■ **Work to be completed**
Each line that contains "input" needs to be copied from the listing.

■ **Supplied material**

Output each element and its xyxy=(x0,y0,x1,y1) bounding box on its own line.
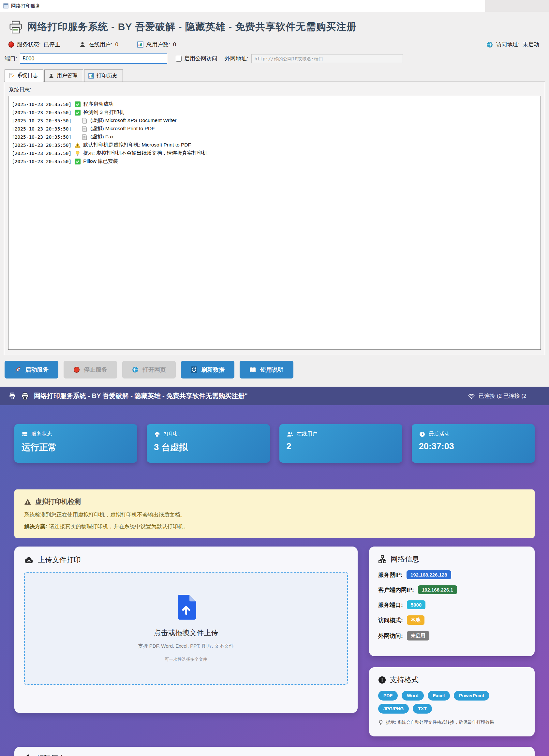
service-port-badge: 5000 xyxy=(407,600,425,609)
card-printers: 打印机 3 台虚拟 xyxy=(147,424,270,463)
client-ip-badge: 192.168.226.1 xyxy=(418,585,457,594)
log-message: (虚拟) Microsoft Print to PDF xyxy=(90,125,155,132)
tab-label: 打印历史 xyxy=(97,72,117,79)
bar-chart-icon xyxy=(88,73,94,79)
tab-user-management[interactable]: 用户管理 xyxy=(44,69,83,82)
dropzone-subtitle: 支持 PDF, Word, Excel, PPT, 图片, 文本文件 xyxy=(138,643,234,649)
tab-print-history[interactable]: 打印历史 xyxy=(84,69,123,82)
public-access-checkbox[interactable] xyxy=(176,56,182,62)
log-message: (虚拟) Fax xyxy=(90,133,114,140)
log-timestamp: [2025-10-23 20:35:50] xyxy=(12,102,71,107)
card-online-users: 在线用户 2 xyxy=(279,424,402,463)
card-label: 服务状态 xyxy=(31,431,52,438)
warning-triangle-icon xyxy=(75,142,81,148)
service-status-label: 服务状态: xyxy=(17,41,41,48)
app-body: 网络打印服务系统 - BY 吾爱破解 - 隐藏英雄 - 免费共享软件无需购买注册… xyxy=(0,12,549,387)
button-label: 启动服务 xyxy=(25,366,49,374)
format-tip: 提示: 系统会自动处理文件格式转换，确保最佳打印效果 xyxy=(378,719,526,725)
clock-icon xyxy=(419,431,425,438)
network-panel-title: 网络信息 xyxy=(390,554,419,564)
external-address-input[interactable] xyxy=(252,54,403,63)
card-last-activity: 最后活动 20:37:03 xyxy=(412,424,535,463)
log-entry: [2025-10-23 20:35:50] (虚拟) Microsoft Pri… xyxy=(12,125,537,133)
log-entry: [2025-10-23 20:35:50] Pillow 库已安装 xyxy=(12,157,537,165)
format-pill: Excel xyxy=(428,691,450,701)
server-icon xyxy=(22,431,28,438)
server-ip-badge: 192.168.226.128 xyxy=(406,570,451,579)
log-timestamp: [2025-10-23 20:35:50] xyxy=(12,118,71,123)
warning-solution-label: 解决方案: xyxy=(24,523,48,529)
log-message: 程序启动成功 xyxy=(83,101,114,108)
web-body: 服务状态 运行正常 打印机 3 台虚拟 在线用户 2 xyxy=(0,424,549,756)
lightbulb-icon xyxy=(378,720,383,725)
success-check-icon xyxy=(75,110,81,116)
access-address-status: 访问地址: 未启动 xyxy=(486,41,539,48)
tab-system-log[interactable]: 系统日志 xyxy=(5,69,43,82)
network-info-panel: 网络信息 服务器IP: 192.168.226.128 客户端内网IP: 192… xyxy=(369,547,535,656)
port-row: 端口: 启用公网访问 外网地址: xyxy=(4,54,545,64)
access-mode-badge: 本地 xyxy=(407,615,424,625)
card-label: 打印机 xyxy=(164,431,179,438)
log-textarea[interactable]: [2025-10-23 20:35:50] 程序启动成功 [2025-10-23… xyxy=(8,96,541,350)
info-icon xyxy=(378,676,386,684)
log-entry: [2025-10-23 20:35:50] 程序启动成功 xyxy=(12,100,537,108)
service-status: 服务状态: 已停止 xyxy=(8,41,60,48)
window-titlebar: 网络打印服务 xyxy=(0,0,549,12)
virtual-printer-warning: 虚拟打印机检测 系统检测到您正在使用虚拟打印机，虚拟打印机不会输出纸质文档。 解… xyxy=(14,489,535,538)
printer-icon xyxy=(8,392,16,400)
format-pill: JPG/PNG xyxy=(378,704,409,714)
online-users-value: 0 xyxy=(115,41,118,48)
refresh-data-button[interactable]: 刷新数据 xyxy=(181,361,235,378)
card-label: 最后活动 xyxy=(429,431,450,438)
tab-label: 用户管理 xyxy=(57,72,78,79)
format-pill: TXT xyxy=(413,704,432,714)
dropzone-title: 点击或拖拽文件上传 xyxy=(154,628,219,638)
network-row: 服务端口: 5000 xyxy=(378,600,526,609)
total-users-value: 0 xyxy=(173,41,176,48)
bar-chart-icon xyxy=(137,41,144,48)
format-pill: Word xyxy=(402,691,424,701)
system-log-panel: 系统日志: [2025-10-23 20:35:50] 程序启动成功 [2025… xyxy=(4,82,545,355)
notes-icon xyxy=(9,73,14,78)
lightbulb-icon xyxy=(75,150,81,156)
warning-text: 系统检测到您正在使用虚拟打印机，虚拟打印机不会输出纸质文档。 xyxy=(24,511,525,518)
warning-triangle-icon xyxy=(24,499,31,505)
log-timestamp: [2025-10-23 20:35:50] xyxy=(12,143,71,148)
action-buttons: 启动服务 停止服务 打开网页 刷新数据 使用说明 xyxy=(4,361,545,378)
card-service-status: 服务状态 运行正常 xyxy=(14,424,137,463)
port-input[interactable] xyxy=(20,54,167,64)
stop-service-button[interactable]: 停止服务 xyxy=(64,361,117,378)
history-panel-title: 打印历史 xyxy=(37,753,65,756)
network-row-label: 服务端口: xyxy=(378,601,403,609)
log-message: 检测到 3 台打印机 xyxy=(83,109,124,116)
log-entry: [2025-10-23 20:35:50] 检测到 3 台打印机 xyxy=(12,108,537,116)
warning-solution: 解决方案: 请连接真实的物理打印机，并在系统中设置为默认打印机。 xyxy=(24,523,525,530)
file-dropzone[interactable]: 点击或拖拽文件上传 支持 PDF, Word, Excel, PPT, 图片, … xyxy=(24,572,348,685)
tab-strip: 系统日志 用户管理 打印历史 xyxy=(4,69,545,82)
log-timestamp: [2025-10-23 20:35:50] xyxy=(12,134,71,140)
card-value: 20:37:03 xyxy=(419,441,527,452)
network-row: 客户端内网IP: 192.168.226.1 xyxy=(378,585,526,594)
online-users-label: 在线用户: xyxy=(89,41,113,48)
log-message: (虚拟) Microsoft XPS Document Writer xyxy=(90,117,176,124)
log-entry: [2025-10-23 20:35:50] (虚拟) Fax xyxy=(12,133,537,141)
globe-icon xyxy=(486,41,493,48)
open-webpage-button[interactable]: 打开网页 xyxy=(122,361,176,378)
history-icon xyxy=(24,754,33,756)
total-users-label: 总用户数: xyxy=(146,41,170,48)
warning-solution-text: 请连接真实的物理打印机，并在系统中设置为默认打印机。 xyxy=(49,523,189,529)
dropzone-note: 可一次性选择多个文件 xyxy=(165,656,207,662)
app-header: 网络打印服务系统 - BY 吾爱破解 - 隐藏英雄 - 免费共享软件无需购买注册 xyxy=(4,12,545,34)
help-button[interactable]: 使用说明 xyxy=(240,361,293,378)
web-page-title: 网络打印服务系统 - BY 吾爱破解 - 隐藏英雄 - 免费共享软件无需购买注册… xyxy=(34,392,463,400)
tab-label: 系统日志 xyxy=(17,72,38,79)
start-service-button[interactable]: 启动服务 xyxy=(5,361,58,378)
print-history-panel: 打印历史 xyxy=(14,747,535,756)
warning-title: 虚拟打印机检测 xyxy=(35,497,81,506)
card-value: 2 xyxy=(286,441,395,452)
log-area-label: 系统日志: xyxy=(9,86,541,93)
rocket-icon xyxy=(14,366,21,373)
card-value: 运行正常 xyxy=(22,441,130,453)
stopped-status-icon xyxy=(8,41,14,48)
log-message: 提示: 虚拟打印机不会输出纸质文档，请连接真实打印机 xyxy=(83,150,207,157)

■ **Task response**
external-address-input[interactable] xyxy=(252,54,403,63)
port-input[interactable] xyxy=(20,54,167,64)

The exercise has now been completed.